*** DATASET RECORDS Section Begins ***

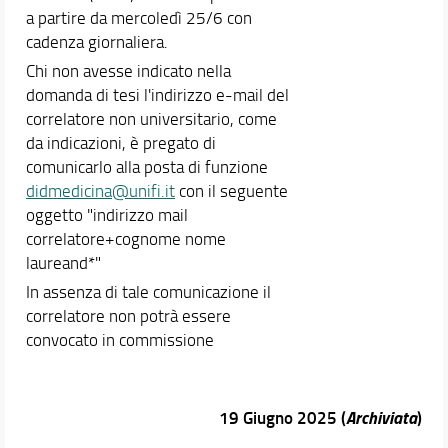
a partire da mercoledì 25/6 con
cadenza giornaliera.
Chi non avesse indicato nella
domanda di tesi l'indirizzo e-mail del
correlatore non universitario, come
da indicazioni, è pregato di
comunicarlo alla posta di funzione
didmedicina@unifi.it
con il seguente
oggetto "indirizzo mail
correlatore+cognome nome
laureand*"
In assenza di tale comunicazione il
correlatore non potrà essere
convocato in commissione
19 Giugno 2025 (
Archiviata
)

*** DATASET RECORDS Section Ends ***

WHAT YOU NEED TO DO: The line containing "didmedicina@unifi.it" and every line after it, through the end of the records above: output exactly those, and nothing else.

ANSWER SPACE:
didmedicina@unifi.it
con il seguente
oggetto "indirizzo mail
correlatore+cognome nome
laureand*"
In assenza di tale comunicazione il
correlatore non potrà essere
convocato in commissione
19 Giugno 2025 (
Archiviata
)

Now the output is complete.